*Source information:*
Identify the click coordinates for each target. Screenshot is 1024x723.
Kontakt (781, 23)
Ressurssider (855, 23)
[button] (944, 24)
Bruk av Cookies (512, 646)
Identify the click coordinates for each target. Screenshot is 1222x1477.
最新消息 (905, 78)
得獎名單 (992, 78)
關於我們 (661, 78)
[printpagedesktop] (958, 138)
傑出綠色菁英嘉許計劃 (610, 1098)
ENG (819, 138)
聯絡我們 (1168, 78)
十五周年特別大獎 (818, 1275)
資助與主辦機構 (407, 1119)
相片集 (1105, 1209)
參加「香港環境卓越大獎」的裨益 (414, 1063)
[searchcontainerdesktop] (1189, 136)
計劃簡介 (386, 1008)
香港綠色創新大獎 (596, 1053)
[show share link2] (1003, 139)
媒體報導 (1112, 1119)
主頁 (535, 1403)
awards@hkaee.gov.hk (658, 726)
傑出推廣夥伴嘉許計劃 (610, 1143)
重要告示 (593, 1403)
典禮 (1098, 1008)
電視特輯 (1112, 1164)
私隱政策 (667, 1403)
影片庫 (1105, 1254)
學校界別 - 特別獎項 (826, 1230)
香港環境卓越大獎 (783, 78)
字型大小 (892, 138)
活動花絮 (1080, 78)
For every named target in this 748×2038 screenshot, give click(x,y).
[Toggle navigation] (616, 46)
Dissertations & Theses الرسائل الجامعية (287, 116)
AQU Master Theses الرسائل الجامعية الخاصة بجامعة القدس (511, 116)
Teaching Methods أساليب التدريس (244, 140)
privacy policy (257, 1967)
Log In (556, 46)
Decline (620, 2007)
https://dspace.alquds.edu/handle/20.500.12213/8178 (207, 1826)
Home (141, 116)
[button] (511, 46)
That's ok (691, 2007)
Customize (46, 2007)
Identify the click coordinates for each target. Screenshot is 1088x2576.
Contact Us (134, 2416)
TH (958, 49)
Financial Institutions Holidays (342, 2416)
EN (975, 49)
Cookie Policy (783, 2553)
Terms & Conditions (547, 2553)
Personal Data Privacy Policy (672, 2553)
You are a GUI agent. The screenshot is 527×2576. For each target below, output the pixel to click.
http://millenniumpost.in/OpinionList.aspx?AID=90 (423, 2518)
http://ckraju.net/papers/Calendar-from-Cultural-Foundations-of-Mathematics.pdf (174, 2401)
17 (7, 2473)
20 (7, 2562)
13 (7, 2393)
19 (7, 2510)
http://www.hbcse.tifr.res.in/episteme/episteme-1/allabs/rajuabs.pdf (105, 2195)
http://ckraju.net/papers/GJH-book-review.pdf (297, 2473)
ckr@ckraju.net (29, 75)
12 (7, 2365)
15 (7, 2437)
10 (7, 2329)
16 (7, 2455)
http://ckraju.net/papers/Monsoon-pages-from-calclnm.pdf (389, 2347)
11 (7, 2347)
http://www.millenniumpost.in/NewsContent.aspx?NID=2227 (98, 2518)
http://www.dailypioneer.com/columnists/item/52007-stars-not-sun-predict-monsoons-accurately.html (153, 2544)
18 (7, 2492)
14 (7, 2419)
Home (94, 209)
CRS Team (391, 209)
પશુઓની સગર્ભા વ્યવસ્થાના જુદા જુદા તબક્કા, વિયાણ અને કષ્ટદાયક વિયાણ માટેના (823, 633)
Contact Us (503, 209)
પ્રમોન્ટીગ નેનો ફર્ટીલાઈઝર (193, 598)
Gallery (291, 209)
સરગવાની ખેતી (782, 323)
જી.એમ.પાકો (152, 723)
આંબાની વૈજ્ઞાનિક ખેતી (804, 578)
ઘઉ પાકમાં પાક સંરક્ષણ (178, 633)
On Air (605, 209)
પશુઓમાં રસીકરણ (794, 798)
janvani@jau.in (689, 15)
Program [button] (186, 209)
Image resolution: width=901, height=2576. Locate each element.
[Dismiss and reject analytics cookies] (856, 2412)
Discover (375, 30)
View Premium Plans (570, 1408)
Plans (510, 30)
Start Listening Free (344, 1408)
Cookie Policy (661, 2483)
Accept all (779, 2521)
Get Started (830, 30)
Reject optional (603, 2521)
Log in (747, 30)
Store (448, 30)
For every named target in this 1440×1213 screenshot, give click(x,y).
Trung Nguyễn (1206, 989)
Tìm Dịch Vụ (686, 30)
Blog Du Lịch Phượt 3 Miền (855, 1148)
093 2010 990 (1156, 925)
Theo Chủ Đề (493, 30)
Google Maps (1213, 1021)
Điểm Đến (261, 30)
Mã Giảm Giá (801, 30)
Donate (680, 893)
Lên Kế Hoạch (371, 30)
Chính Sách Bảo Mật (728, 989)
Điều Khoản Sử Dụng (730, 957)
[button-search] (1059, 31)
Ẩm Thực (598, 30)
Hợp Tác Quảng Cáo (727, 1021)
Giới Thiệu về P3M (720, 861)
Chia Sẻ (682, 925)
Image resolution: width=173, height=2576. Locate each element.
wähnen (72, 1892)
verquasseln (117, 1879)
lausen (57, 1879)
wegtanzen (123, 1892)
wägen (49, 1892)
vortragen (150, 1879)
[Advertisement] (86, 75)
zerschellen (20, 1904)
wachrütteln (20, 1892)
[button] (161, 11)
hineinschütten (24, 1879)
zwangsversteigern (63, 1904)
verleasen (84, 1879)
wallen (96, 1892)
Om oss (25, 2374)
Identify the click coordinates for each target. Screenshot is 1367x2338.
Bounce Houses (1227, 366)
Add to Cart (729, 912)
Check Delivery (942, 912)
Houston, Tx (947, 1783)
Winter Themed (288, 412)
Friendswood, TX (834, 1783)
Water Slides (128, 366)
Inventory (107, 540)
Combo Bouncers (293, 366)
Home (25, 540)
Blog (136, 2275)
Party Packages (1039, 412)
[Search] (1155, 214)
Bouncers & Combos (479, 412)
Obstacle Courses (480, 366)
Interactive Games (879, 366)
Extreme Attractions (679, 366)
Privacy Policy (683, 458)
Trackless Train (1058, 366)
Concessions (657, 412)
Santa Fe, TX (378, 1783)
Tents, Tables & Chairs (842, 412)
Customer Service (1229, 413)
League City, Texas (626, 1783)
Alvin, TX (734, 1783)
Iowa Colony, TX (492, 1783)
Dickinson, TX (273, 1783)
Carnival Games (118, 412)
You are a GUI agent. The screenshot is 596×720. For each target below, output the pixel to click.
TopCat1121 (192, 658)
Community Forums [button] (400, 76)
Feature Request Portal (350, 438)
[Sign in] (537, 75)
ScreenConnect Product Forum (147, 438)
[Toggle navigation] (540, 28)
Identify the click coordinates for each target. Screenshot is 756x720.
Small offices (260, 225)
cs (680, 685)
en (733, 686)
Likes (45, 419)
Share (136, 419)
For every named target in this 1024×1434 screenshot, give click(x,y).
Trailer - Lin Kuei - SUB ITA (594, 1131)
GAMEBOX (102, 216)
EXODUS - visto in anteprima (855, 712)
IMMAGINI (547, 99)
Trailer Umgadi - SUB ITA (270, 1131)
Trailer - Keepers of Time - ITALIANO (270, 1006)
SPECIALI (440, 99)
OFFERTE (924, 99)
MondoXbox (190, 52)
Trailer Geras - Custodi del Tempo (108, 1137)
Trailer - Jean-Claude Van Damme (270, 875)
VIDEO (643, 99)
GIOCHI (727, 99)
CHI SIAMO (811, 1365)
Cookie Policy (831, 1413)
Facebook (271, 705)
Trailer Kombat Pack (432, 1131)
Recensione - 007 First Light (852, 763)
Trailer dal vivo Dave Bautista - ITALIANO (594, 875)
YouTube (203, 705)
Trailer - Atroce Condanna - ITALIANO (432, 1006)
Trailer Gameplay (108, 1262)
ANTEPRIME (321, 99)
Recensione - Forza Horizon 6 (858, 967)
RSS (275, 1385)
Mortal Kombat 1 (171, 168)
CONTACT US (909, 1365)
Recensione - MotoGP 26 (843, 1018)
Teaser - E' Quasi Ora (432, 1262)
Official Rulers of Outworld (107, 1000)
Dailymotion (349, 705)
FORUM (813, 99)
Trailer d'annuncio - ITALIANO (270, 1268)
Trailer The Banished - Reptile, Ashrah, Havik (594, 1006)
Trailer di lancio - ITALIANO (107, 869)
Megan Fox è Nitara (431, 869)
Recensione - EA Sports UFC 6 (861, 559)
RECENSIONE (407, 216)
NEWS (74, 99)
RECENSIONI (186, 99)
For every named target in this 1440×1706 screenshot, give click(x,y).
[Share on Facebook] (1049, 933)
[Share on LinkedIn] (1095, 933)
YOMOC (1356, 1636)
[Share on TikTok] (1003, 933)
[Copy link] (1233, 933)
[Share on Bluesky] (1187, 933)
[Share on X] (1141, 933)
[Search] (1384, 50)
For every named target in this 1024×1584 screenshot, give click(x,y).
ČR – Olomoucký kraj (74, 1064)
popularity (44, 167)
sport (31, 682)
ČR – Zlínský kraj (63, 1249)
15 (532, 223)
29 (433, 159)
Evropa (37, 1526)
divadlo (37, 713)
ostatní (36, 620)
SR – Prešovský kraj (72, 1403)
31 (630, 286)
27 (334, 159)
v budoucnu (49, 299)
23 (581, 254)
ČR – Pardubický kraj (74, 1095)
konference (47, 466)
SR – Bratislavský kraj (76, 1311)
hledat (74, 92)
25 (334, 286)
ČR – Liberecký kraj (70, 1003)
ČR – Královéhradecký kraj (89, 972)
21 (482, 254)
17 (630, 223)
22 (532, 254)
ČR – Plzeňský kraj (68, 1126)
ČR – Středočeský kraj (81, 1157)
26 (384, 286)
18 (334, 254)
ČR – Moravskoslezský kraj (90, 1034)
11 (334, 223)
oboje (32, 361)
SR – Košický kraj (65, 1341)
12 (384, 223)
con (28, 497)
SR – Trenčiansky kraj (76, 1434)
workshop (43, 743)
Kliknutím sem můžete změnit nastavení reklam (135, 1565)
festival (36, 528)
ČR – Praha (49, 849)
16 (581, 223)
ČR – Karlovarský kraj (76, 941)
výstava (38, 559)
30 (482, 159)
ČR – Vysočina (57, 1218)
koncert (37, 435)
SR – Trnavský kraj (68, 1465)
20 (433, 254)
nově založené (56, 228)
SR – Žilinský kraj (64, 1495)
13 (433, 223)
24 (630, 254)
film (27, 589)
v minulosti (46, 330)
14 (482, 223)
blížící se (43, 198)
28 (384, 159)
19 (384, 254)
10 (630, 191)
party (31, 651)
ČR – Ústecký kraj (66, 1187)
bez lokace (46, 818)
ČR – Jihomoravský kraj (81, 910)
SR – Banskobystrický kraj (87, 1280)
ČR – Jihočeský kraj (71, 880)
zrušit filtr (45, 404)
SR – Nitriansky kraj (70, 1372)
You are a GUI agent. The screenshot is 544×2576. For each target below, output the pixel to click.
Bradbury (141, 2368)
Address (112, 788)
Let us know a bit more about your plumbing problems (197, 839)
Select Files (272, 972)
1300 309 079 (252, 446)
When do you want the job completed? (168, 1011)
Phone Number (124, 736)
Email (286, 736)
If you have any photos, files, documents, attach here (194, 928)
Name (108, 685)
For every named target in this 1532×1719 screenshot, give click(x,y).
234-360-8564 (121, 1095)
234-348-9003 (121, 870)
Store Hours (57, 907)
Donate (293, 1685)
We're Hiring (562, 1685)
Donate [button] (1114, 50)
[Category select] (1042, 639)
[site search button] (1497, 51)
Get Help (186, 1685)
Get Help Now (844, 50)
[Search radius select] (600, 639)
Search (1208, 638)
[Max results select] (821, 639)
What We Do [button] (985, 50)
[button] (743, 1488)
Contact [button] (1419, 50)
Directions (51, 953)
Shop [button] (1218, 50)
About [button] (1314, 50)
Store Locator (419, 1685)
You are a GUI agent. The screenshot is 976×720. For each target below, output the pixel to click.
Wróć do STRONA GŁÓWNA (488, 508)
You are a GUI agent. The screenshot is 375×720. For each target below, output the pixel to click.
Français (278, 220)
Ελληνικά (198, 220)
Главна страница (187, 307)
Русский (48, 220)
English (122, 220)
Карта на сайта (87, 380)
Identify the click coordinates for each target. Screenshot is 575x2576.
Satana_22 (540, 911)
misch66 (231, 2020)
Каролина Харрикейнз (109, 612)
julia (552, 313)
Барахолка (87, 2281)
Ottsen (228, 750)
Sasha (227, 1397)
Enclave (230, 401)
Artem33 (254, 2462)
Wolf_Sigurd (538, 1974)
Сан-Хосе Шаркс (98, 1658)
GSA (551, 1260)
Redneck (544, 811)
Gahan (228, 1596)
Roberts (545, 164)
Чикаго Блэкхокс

*Your goal:* Take the entries above and return only the lines from the one with "13 (7, 2393)" to the one with "Om oss (25, 2374)", both included, unchanged.

*Result:*
13 (7, 2393)
19 (7, 2510)
http://www.hbcse.tifr.res.in/episteme/episteme-1/allabs/rajuabs.pdf (105, 2195)
http://ckraju.net/papers/GJH-book-review.pdf (297, 2473)
ckr@ckraju.net (29, 75)
12 (7, 2365)
15 (7, 2437)
10 (7, 2329)
16 (7, 2455)
http://ckraju.net/papers/Monsoon-pages-from-calclnm.pdf (389, 2347)
11 (7, 2347)
http://www.millenniumpost.in/NewsContent.aspx?NID=2227 (98, 2518)
http://www.dailypioneer.com/columnists/item/52007-stars-not-sun-predict-monsoons-accurately.html (153, 2544)
18 (7, 2492)
14 (7, 2419)
Home (94, 209)
CRS Team (391, 209)
પશુઓની સગર્ભા વ્યવસ્થાના જુદા જુદા તબક્કા, વિયાણ અને કષ્ટદાયક વિયાણ માટેના (823, 633)
Contact Us (503, 209)
પ્રમોન્ટીગ નેનો ફર્ટીલાઈઝર (193, 598)
Gallery (291, 209)
સરગવાની ખેતી (782, 323)
જી.એમ.પાકો (152, 723)
આંબાની વૈજ્ઞાનિક ખેતી (804, 578)
ઘઉ પાકમાં પાક સંરક્ષણ (178, 633)
On Air (605, 209)
પશુઓમાં રસીકરણ (794, 798)
janvani@jau.in (689, 15)
Program [button] (186, 209)
Image resolution: width=901, height=2576. Locate each element.
[Dismiss and reject analytics cookies] (856, 2412)
Discover (375, 30)
View Premium Plans (570, 1408)
Plans (510, 30)
Start Listening Free (344, 1408)
Cookie Policy (661, 2483)
Accept all (779, 2521)
Get Started (830, 30)
Reject optional (603, 2521)
Log in (747, 30)
Store (448, 30)
For every named target in this 1440×1213 screenshot, give click(x,y).
Trung Nguyễn (1206, 989)
Tìm Dịch Vụ (686, 30)
Blog Du Lịch Phượt 3 Miền (855, 1148)
093 2010 990 (1156, 925)
Theo Chủ Đề (493, 30)
Google Maps (1213, 1021)
Điểm Đến (261, 30)
Mã Giảm Giá (801, 30)
Donate (680, 893)
Lên Kế Hoạch (371, 30)
Chính Sách Bảo Mật (728, 989)
Điều Khoản Sử Dụng (730, 957)
[button-search] (1059, 31)
Ẩm Thực (598, 30)
Hợp Tác Quảng Cáo (727, 1021)
Giới Thiệu về P3M (720, 861)
Chia Sẻ (682, 925)
Image resolution: width=173, height=2576. Locate each element.
wähnen (72, 1892)
verquasseln (117, 1879)
lausen (57, 1879)
wegtanzen (123, 1892)
wägen (49, 1892)
vortragen (150, 1879)
[Advertisement] (86, 75)
zerschellen (20, 1904)
wachrütteln (20, 1892)
[button] (161, 11)
hineinschütten (24, 1879)
zwangsversteigern (63, 1904)
verleasen (84, 1879)
wallen (96, 1892)
Om oss (25, 2374)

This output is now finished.